Seed round (Mar 2026) | 1.1 | $M

The team

Karl Nasr is co-founder and CEO. His prior stop was the London Stock Exchange Group, where he worked on the Refinitiv side of the business [Crunchbase] [RocketReach]. That is a relevant background for a founder selling financial data tooling, both because LSEG sits at the center of how institutional finance consumes structured data and because the discipline of selling into regulated buyers transfers to the DIFC customer base.

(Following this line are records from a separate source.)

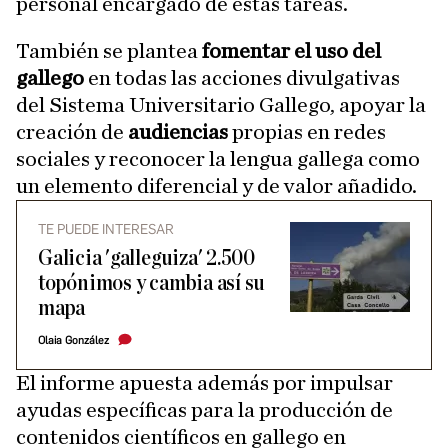
personal encargado de estas tareas.
También se plantea
fomentar el uso del
gallego
en todas las acciones divulgativas
del Sistema Universitario Gallego, apoyar la
creación de
audiencias
propias en redes
sociales y reconocer la lengua gallega como
un elemento diferencial y de valor añadido.
TE PUEDE INTERESAR
Galicia 'galleguiza' 2.500
topónimos y cambia así su
mapa
Olaia González
El informe apuesta además por impulsar
ayudas específicas para la producción de
contenidos científicos en gallego en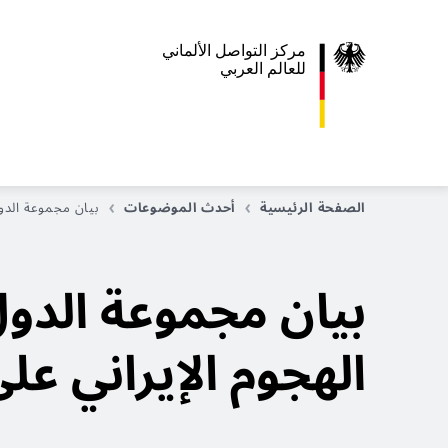
مركز التواصل الألماني
للعالم العربي
الصفحة الرئيسية
أحدث الموضوعات
بيان مجموعة الدول
بيان مجموعة الدول
الهجوم الإيراني عل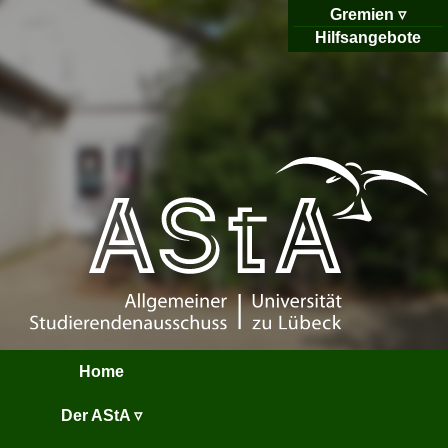
Gremien
Hilfsangebote
Home
Der AStA ▿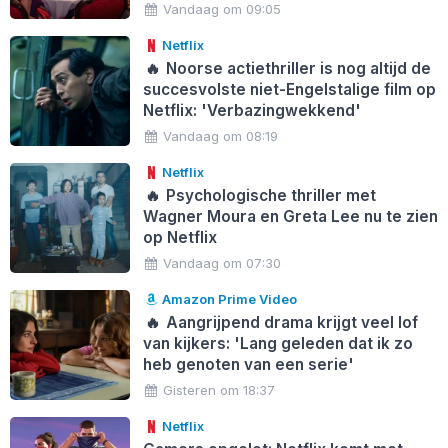
Vandaag om 09:05
Netflix
🔥
Noorse actiethriller is nog altijd de
succesvolste niet-Engelstalige film op
Netflix: 'Verbazingwekkend'
Vandaag om 08:19
Netflix
🔥
Psychologische thriller met
Wagner Moura en Greta Lee nu te zien
op Netflix
Vandaag om 07:30
Amazon Prime Video
🔥
Aangrijpend drama krijgt veel lof
van kijkers: 'Lang geleden dat ik zo
heb genoten van een serie'
Gisteren om 18:37
Netflix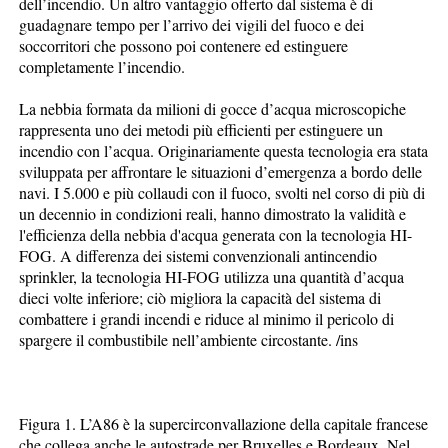
dell’incendio. Un altro vantaggio offerto dal sistema è di
guadagnare tempo per l’arrivo dei vigili del fuoco e dei
soccorritori che possono poi contenere ed estinguere
completamente l’incendio.
La nebbia formata da milioni di gocce d’acqua microscopiche
rappresenta uno dei metodi più efficienti per estinguere un
incendio con l’acqua. Originariamente questa tecnologia era stata
sviluppata per affrontare le situazioni d’emergenza a bordo delle
navi. I 5.000 e più collaudi con il fuoco, svolti nel corso di più di
un decennio in condizioni reali, hanno dimostrato la validità e
l'efficienza della nebbia d'acqua generata con la tecnologia HI-
FOG. A differenza dei sistemi convenzionali antincendio
sprinkler, la tecnologia HI-FOG utilizza una quantità d’acqua
dieci volte inferiore; ciò migliora la capacità del sistema di
combattere i grandi incendi e riduce al minimo il pericolo di
spargere il combustibile nell’ambiente circostante. /ins
Figura 1. L’A86 è la supercirconvallazione della capitale francese
che collega anche le autostrade per Bruxelles e Bordeaux. Nel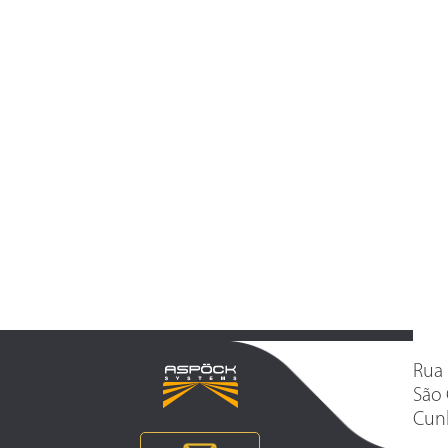
Rua 
São 
Cunh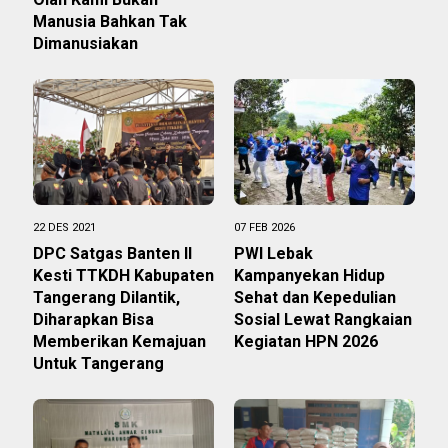
Manusia Bahkan Tak
Dimanusiakan
22 DES 2021
07 FEB 2026
DPC Satgas Banten II
PWI Lebak
Kesti TTKDH Kabupaten
Kampanyekan Hidup
Tangerang Dilantik,
Sehat dan Kepedulian
Diharapkan Bisa
Sosial Lewat Rangkaian
Memberikan Kemajuan
Kegiatan HPN 2026
Untuk Tangerang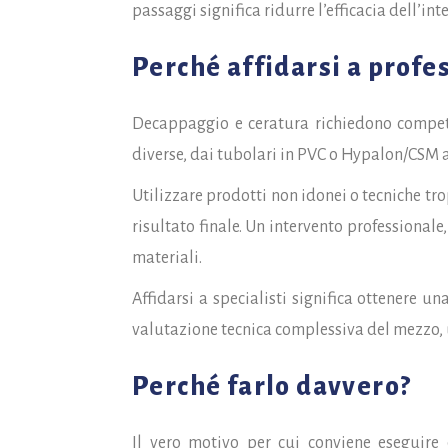
passaggi significa ridurre l’efficacia dell’int
Perché affidarsi a profes
Decappaggio e ceratura richiedono compet
diverse, dai tubolari in PVC o Hypalon/CSM all
Utilizzare prodotti non idonei o tecniche tro
risultato finale. Un intervento professionale
materiali.
Affidarsi a specialisti significa ottenere 
valutazione tecnica complessiva del mezzo, 
Perché farlo davvero?
Il vero motivo per cui conviene eseguire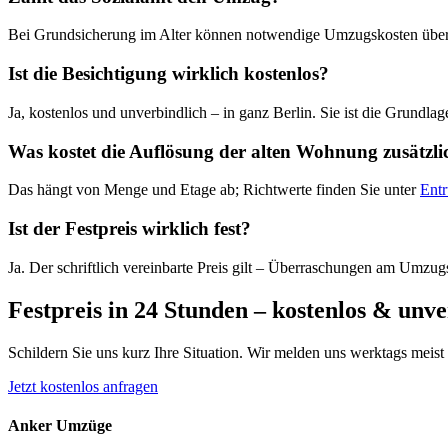
Bei Grundsicherung im Alter können notwendige Umzugskosten übernom
Ist die Besichtigung wirklich kostenlos?
Ja, kostenlos und unverbindlich – in ganz Berlin. Sie ist die Grundlage
Was kostet die Auflösung der alten Wohnung zusätzli
Das hängt von Menge und Etage ab; Richtwerte finden Sie unter
Ent
Ist der Festpreis wirklich fest?
Ja. Der schriftlich vereinbarte Preis gilt – Überraschungen am Umzugst
Festpreis in 24 Stunden – kostenlos & unve
Schildern Sie uns kurz Ihre Situation. Wir melden uns werktags meist
Jetzt kostenlos anfragen
Anker Umzüge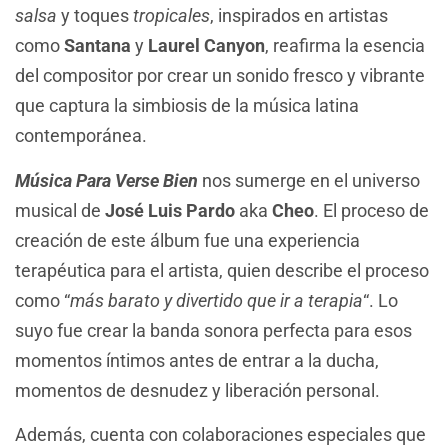
salsa
y toques
tropicales
, inspirados en artistas
como
Santana
y
Laurel Canyon
, reafirma la esencia
del compositor por crear un sonido fresco y vibrante
que captura la simbiosis de la música latina
contemporánea.
Música Para Verse Bien
nos sumerge en el universo
musical de
José Luis Pardo
aka
Cheo
. El proceso de
creación de este álbum fue una experiencia
terapéutica para el artista, quien describe el proceso
como “
más barato y divertido que ir a terapia
“. Lo
suyo fue crear la banda sonora perfecta para esos
momentos íntimos antes de entrar a la ducha,
momentos de desnudez y liberación personal.
Además, cuenta con colaboraciones especiales que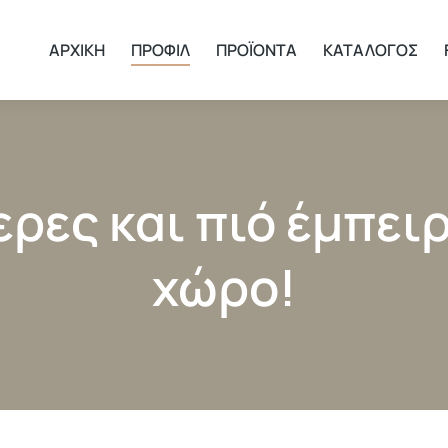
ΑΡΧΙΚΗ
ΠΡΟΦΙΛ
ΠΡΟΪΟΝΤΑ
ΚΑΤΑΛΟΓΟΣ
ερες και πιό έμπειρ
χώρο!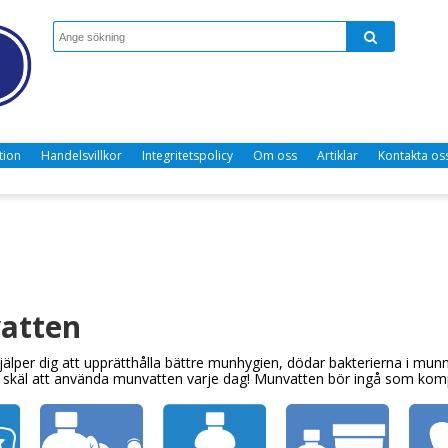
tion
Handelsvillkor
Integritetspolicy
Om oss
Artiklar
Kontakta os
atten
älper dig att upprätthålla bättre munhygien, dödar bakterierna i munn
käl att använda munvatten varje dag! Munvatten bör ingå som komple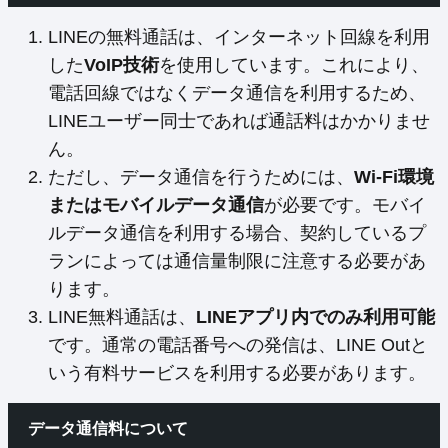
LINEの無料通話は、インターネット回線を利用
した
VoIP技術
を使用しています。これにより、
電話回線ではなくデータ通信を利用するため、
LINEユーザー同士であれば通話料はかかりませ
ん。
ただし、データ通信を行うためには、
Wi-Fi環境
またはモバイルデータ通信
が必要です。モバイ
ルデータ通信を利用する場合、契約しているプ
ランによっては通信量制限に注意する必要があ
ります。
LINE無料通話は、
LINEアプリ内でのみ利用可能
です。通常の電話番号への発信は、LINE Outと
いう有料サービスを利用する必要があります。
データ通信料について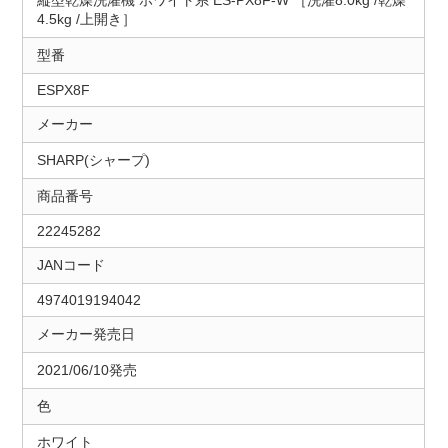
縦型乾燥洗濯機 ホワイト系 ES-PX8F-W ［洗濯8.0kg /乾燥
4.5kg /上開き］
型番
ESPX8F
メーカー
SHARP(シャープ)
商品番号
22245282
JANコード
4974019194042
メーカー発売日
2021/06/10発売
色
ホワイト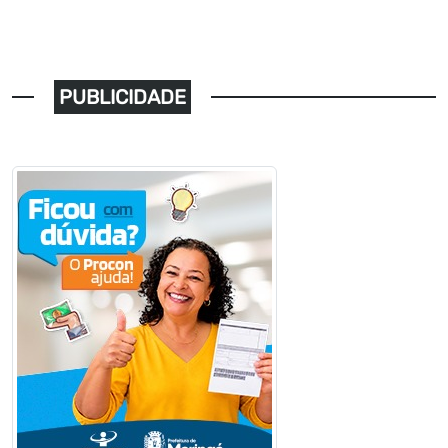
PUBLICIDADE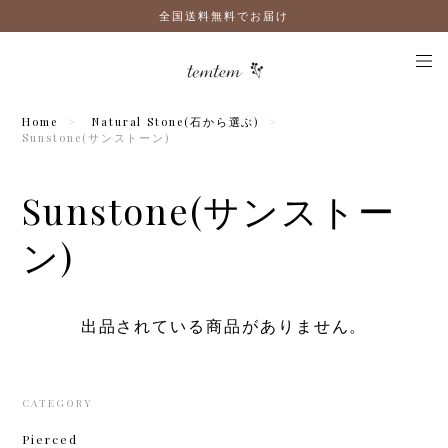
全国送料無料でお届け
Home
Natural Stone(石から選ぶ)
Sunstone(サンストーン)
Sunstone(サンストー
ン)
出品されている商品がありません。
CATEGORY
Pierced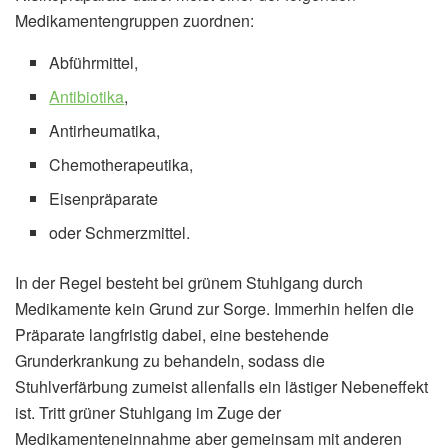
Medikamentengruppen zuordnen:
Abführmittel,
Antibiotika
,
Antirheumatika,
Chemotherapeutika,
Eisenpräparate
oder Schmerzmittel.
In der Regel besteht bei grünem Stuhlgang durch
Medikamente kein Grund zur Sorge. Immerhin helfen die
Präparate langfristig dabei, eine bestehende
Grunderkrankung zu behandeln, sodass die
Stuhlverfärbung zumeist allenfalls ein lästiger Nebeneffekt
ist. Tritt grüner Stuhlgang im Zuge der
Medikamenteneinnahme aber gemeinsam mit anderen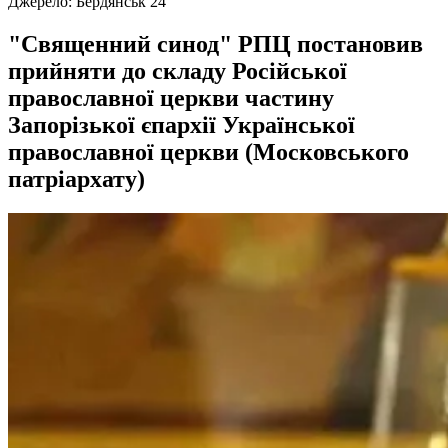
Джерело:
Бердянськ 24
"Священний синод" РПЦ постановив
прийняти до складу Російської
православної церкви частину
Запорізької єпархії Української
православної церкви (Московського
патріархату)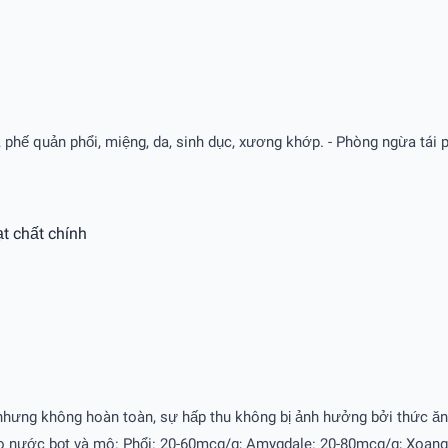
phế quản phổi, miệng, da, sinh dục, xương khớp. - Phòng ngừa tái p
t chất chính
 nhưng không hoàn toàn, sự hấp thu không bị ảnh hưởng bởi thức ăn. 
vào nước bọt và mô: Phổi: 20-60mcg/g; Amygdale: 20-80mcg/g; Xoan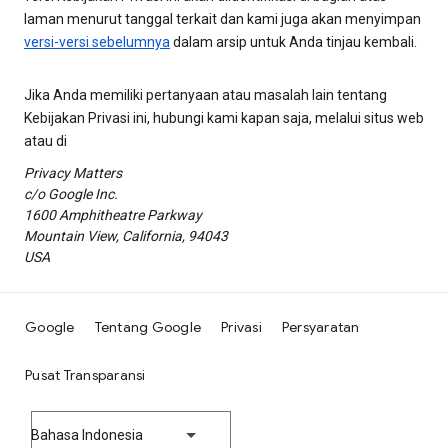
laman menurut tanggal terkait dan kami juga akan menyimpan
versi-versi sebelumnya
dalam arsip untuk Anda tinjau kembali.
Jika Anda memiliki pertanyaan atau masalah lain tentang
Kebijakan Privasi ini, hubungi kami kapan saja, melalui situs web
atau di
Privacy Matters
c/o Google Inc.
1600 Amphitheatre Parkway
Mountain View, California, 94043
USA
Google
Tentang Google
Privasi
Persyaratan
Pusat Transparansi
Bahasa Indonesia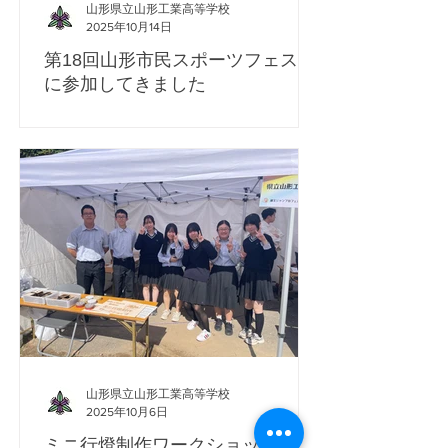
様々な実践事例が報告される中、山形県及
山形県立山形工業高等学校
び山工の実践事例を堂々と発表することが
2025年10月14日
できました。これからも実践的な学びを通
第18回山形市民スポーツフェスタ
して地域に貢献することを目指していきま
に参加してきました
す。 【発表内容】 山工元気プロジェクト
の取り組み ～マンゴーから蔵王へ～ 【発表
令和７年１０月１２日（日）、山形市総合
者】 電気電子科２年 斎藤稟子（上山
スポーツセンターを会場に開催された、第
北中出身） 電気電子科２年 荒木陽光
18回山形市民スポーツフェスタに、スキー
（陵東中出身） 建築科２年 大
ジャンプＶＲ体験ブースを設置してイベン
泉 愛（陵南中出身） 土木・化学科２
トに参加してきました。山工元気プロジェ
年 小林悠斗（山形二中出身）
クト（ZAOプロジェクト）の取り組みとし
て、土木・化学科３年生徒５名がスタッフ
として運営に関わりました。小学生以下の
お子様については、保護者の皆様の承諾を
得て、ＶＲゴーグルの着用をさせていただ
きました。 当日は１８３名のお客様が来場
し、スキージャンプのＶＲ映像を楽しんで
いただきました。運営に関わった生徒達
も、お客様が喜ぶ笑顔を拝見し、大変充実
山形県立山形工業高等学校
した様子でした。ご来場いただいた皆様、
2025年10月6日
本当にありがとうございました。
ミニ行燈制作ワークショップin蔵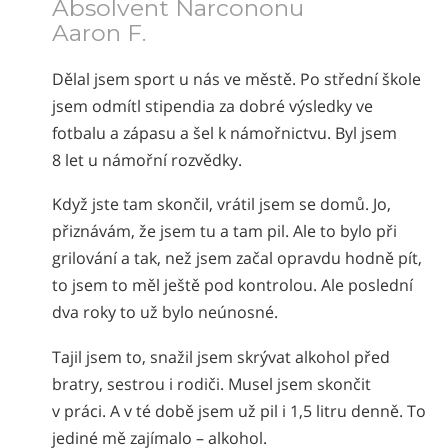
Absolvent Narcononu
Aaron F.
Dělal jsem sport u nás ve městě. Po střední škole
jsem odmítl stipendia za dobré výsledky ve
fotbalu a zápasu a šel k námořnictvu. Byl jsem
8 let u námořní rozvědky.
Když jste tam skončil, vrátil jsem se domů. Jo,
přiznávám, že jsem tu a tam pil. Ale to bylo při
grilování a tak, než jsem začal opravdu hodně pít,
to jsem to měl ještě pod kontrolou. Ale poslední
dva roky to už bylo neúnosné.
Tajil jsem to, snažil jsem skrývat alkohol před
bratry, sestrou i rodiči. Musel jsem skončit
v práci. A v té době jsem už pil i 1,5 litru denně. To
jediné mě zajímalo – alkohol.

Co-founder Sam Arif runs product and strategy. He came from Huspy, the Dubai proptech that became one of the region's better-known fintech-adjacent scale stories, and earlier worked at OTERI and the consultancy Arthur D. Little [Crunchbase] [RocketReach]. The combination, a markets-data operator paired with a regional product builder, is a coherent founding pair for what Kudwa is trying to be. The company itself is a rebrand: Kudwa Technologies Ltd. was previously Numu Cards before pivoting into finance software [Berytech].

The honest counterfactual

The bear case is competitive density. SME finance automation is one of the most crowded categories in global software, and a $1.1 million seed buys a runway, not a moat. Larger regional players and global incumbents like Xero and Sage have years of head start on integrations, and a generation of AI-native startups in the US and Europe is racing into the same Digital CFO framing. The bull answer, supported by the founders' geographic focus, is that the MENA mid-market is genuinely underserved in local language, local compliance, and local sales motion, and that a product built in the DIFC for Saudi and Emirati finance teams can win the home market before the global field shows up in force [Berytech]. Whether $1.1 million is enough capital to hold that lead through a Series A is the open question.

What to watch

The next twelve months will be about two things. First, named customers. Kudwa has not publicly disclosed logos, and the credibility of the Digital CFO pitch will rest on a handful of mid-market reference accounts in Riyadh, Dubai, or Mumbai that are willing to talk about what the product replaced. Second, a Series A. A seed of this size in a category this competitive typically buys 12 to 18 months of runway, which puts a follow-on round somewhere in late 2026 or early 2027. The size and lead investor of that round will say more about Kudwa's trajectory than any product update.

The broader question for readers: in a region where finance has historically been a relationship business and software a thin layer on top, can an AI-first product convince a 200-person Saudi manufacturer to trust its forecast to a model? That is the bet Karl Nasr and Sam Arif have placed. We will know more by the time the next round prices.